Given this spate of infectious disease outbreaks and the growing resistance of “superbugs” to our aging armamentarium of antibiotics, it's clear the U.S. needs to beef up its public health infrastructure to prepare for an era when major and minor pandemics are more common. Yet that is not where the government's main attention has been focused.

Last week, the nation paused to remember 9/11, which led to a permanent war on terror. Less remembered from those days is the nation's reaction to an anthrax attack that followed the twin towers attack within weeks and turned out to be the work of a rogue scientist whose motives remain unclear (he took his own life in 2008 as the FBI closed in on solving the case).

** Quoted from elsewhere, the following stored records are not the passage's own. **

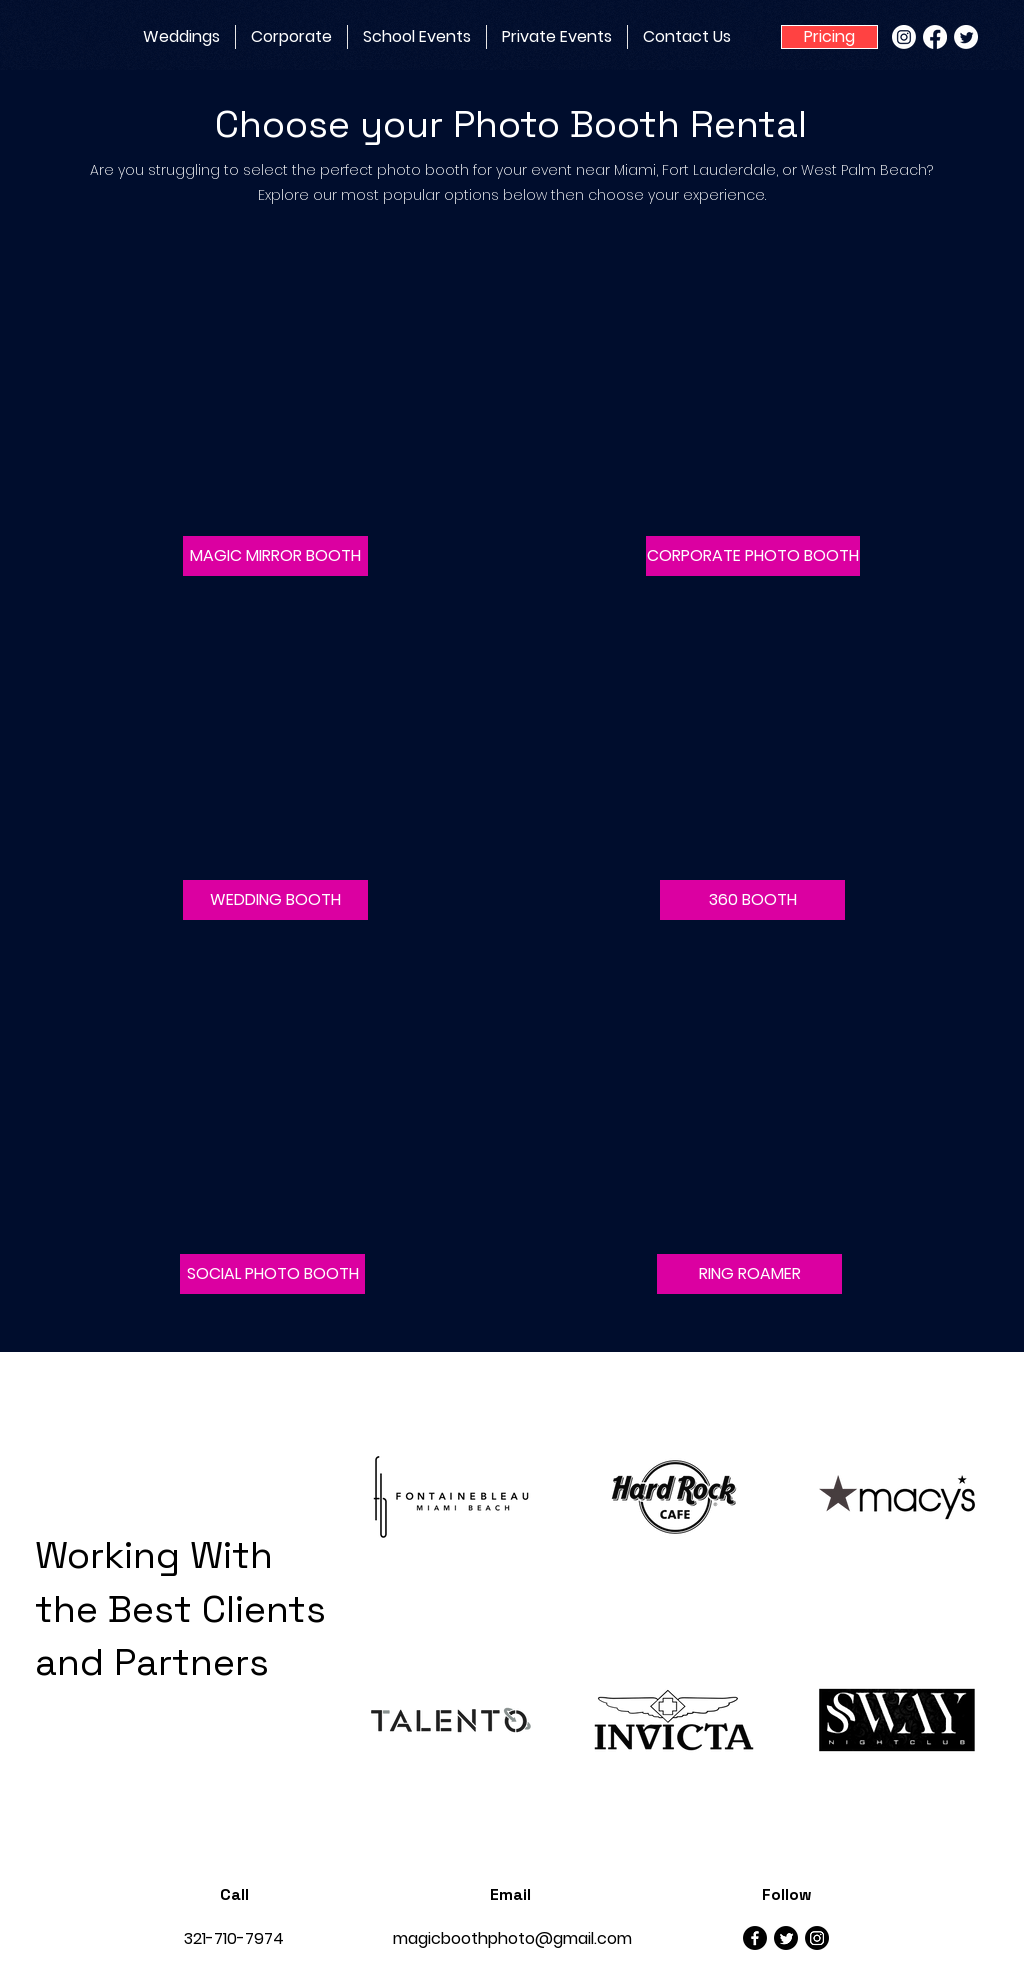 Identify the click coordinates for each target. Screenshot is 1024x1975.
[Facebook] (935, 37)
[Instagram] (904, 37)
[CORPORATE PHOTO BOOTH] (753, 556)
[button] (275, 556)
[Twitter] (966, 37)
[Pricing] (829, 37)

But that domestic terrorism incident had its own enduring legacy: the nation's war on bioterror. Since the early 2000s, Congress has authorized more than $8 billion to procure drugs and vaccines to counter potential bioterror agents, including $5.6 billion for stockpiles to fight diseases including anthrax and smallpox, which have been largely eradicated except in chemical labs.

Last year, Congress reauthorized spending another $2.8 billion over the next five years on those and similar targets. The list of priorities was dominated by countermeasures aimed at anthrax, botulism, smallpox, cyanide, nerve gas and nuclear agents.

While the legislation also allowed for spending money on fighting “emerging infectious diseases,” the only two listed in a Government Accountability Office review of the program issued this year were pandemic flu and viral hemorrhagic fever. It was this element of the program that funded research into the few experimental drugs that are now being tested on Ebola patients.

HHS' overall “preparedness and response” budget, meanwhile, totaled about $1 billion, with nearly half for countermeasure development and only $382 million for hospital preparedness. The Centers for Disease Control and Prevention was given just $228 million to spend on maintaining its “early warning system to rapidly identify new infectious disease threats.”

The government doesn't have to go deeper in the deficit hole to substantially improve its response to emerging infectious diseases. It needs only to rebalance its priorities by ending spending on nonexistent threats and concentrating on real ones.